VoiceLayer — Voice I/O for AI Coding Agents
VoiceLayer adds bidirectional voice to AI coding agents via the Model Context Protocol. It provides 5 voice modes (announce, brief, consult, converse, think) for different interaction patterns — from fire-and-forget status updates to full voice Q&A with local speech-to-text. Uses edge-tts for neural text-to-speech and whisper.cpp for local transcription (~300ms on Apple Silicon).
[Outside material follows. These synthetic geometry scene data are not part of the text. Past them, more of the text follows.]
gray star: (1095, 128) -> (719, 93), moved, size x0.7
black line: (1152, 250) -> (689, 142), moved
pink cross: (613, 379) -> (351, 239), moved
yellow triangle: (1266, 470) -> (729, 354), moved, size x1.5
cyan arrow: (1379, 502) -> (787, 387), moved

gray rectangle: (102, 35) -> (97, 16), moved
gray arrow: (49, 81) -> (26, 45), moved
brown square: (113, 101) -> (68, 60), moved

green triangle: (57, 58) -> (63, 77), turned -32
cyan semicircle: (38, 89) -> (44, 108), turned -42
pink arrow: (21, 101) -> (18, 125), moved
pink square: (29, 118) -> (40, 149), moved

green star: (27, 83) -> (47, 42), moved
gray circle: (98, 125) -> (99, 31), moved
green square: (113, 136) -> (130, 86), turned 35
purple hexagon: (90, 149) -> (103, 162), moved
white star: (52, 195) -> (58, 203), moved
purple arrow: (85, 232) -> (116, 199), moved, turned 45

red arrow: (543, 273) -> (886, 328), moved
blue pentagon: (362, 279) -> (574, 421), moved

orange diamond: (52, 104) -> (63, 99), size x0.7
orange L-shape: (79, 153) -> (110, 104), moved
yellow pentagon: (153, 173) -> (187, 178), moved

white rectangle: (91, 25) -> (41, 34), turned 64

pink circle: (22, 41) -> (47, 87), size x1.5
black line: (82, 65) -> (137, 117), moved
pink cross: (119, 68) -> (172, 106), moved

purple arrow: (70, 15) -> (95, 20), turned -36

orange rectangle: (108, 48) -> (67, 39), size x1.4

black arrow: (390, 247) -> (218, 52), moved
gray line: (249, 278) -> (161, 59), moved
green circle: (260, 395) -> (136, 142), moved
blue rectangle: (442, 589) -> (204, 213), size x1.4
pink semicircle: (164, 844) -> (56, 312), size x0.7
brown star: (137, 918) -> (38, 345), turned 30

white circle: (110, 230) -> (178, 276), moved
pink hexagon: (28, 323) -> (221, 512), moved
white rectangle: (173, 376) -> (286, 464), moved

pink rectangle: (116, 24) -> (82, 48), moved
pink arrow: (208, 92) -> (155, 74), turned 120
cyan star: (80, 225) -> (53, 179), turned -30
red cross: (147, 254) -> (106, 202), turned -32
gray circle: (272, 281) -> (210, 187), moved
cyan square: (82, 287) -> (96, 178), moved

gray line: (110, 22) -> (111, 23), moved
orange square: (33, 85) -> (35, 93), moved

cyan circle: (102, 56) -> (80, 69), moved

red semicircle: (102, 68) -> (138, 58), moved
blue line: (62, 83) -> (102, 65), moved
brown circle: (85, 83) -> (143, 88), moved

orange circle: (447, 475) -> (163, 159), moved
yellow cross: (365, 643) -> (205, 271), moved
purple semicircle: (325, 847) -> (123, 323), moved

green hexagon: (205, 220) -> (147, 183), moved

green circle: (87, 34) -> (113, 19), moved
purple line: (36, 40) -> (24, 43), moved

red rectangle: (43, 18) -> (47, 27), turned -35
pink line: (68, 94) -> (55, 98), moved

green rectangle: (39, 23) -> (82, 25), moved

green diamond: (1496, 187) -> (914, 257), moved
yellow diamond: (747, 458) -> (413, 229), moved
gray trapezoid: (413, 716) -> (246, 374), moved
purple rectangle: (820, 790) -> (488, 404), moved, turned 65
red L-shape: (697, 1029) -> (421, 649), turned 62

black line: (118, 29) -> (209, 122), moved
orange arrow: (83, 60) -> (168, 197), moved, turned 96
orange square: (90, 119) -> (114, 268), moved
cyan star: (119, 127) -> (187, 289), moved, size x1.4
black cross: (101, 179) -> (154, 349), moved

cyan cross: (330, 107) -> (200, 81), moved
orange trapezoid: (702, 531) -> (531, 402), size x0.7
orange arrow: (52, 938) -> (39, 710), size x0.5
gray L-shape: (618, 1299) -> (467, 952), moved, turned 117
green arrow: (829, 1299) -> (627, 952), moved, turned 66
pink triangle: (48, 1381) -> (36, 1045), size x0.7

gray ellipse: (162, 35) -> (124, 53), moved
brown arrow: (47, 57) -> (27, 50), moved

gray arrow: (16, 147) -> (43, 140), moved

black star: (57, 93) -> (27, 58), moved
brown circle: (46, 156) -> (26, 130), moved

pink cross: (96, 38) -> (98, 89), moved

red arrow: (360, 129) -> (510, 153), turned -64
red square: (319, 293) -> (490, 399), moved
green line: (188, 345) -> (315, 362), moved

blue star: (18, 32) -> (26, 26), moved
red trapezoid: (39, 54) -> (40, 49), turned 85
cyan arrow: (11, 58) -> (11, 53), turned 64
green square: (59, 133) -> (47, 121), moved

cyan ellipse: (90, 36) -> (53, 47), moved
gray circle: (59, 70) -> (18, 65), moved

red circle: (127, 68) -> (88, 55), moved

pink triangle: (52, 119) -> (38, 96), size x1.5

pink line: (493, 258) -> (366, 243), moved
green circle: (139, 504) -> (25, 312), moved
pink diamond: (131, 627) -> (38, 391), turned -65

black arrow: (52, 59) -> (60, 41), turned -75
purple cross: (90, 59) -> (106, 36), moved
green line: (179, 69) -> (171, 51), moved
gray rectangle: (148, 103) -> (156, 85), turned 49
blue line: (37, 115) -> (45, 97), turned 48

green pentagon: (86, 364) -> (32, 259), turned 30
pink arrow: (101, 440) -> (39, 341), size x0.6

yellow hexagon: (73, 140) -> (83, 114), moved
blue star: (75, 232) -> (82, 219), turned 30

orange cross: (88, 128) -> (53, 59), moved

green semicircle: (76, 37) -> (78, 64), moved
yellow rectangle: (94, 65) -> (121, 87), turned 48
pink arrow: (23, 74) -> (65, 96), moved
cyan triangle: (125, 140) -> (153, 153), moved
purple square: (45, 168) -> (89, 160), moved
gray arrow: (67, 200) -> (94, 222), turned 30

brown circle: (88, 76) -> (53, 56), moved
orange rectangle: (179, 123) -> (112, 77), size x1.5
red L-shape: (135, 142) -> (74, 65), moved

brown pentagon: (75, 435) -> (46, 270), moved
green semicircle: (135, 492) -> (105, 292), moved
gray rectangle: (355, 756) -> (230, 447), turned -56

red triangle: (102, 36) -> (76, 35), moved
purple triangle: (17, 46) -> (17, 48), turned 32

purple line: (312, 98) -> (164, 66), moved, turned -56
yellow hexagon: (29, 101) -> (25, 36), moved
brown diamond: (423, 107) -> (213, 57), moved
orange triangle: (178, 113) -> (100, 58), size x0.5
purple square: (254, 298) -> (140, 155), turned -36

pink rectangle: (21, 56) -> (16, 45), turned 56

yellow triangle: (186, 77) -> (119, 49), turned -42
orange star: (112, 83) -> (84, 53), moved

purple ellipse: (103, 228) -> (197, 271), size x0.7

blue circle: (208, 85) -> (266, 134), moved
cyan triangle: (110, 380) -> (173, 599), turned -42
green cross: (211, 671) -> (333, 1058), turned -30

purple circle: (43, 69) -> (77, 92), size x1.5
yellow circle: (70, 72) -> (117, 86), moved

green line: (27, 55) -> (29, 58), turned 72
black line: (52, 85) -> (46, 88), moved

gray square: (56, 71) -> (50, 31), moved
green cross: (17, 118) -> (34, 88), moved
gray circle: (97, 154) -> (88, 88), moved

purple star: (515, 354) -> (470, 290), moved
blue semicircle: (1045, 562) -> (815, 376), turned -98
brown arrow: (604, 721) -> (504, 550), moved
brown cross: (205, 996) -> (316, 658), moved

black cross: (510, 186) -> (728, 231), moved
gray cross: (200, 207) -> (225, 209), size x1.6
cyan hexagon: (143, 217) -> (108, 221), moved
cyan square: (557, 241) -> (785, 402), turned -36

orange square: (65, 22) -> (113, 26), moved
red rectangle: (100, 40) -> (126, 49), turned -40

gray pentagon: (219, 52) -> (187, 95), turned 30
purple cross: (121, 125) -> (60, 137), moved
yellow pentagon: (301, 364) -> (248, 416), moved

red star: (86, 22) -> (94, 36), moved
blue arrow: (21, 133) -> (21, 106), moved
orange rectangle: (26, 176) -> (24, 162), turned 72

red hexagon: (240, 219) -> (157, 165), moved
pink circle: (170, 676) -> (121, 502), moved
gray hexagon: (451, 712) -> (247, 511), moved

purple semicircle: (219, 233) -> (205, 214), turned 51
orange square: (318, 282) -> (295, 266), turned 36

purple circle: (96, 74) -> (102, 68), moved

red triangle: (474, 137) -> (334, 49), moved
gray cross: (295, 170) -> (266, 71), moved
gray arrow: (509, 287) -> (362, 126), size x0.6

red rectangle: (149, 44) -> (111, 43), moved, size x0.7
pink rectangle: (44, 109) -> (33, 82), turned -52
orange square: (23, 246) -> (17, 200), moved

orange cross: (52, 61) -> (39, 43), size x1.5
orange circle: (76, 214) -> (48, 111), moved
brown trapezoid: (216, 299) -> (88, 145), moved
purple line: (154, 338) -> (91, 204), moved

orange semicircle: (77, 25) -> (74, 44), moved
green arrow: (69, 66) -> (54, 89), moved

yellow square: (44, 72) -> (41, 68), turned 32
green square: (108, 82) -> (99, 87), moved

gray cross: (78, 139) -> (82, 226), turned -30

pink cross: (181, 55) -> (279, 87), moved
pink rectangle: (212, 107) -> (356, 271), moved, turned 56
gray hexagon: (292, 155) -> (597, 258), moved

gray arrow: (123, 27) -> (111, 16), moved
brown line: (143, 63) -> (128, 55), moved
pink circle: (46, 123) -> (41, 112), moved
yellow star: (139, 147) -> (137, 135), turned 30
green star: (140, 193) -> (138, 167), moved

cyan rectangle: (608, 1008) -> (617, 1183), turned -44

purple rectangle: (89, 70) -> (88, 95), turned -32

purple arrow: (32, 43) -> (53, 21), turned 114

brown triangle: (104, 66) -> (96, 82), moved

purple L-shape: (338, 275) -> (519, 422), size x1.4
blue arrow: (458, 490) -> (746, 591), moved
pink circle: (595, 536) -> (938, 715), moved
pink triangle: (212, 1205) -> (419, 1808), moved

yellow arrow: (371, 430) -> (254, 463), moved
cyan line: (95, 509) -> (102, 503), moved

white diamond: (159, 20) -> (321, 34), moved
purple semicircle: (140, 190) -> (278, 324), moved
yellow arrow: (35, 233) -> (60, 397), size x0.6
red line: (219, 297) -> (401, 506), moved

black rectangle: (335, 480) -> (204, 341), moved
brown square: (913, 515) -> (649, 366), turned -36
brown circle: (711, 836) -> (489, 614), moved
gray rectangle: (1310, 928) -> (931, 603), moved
Session booking prevents mic conflicts between parallel Claude sessions. Everything runs locally with zero cloud APIs.
Project journey
The Problem
Typing every interaction with AI coding agents felt wrong. QA testing, code review, and design discussions should be conversations — not typing marathons. Existing voice platforms charge per-minute and send data to the cloud.
5 Voice Modes
Designed 5 distinct modes for different moments: announce (fire-and-forget status), brief (agent reads back findings), consult (checkpoint before action), converse (full bidirectional Q&A), and think (silent notes to markdown).
Local STT via whisper.cpp
Speech-to-text runs locally using whisper.cpp with CoreML/Metal acceleration — transcription in ~200-400ms on Apple Silicon. No cloud APIs, no per-minute billing, no data leaving the machine.
Session Booking
Lockfile-based mutex prevents mic conflicts. Only one voice session at a time — other Claude sessions see "line busy" and fall back to text. Stale locks from dead processes are auto-cleaned.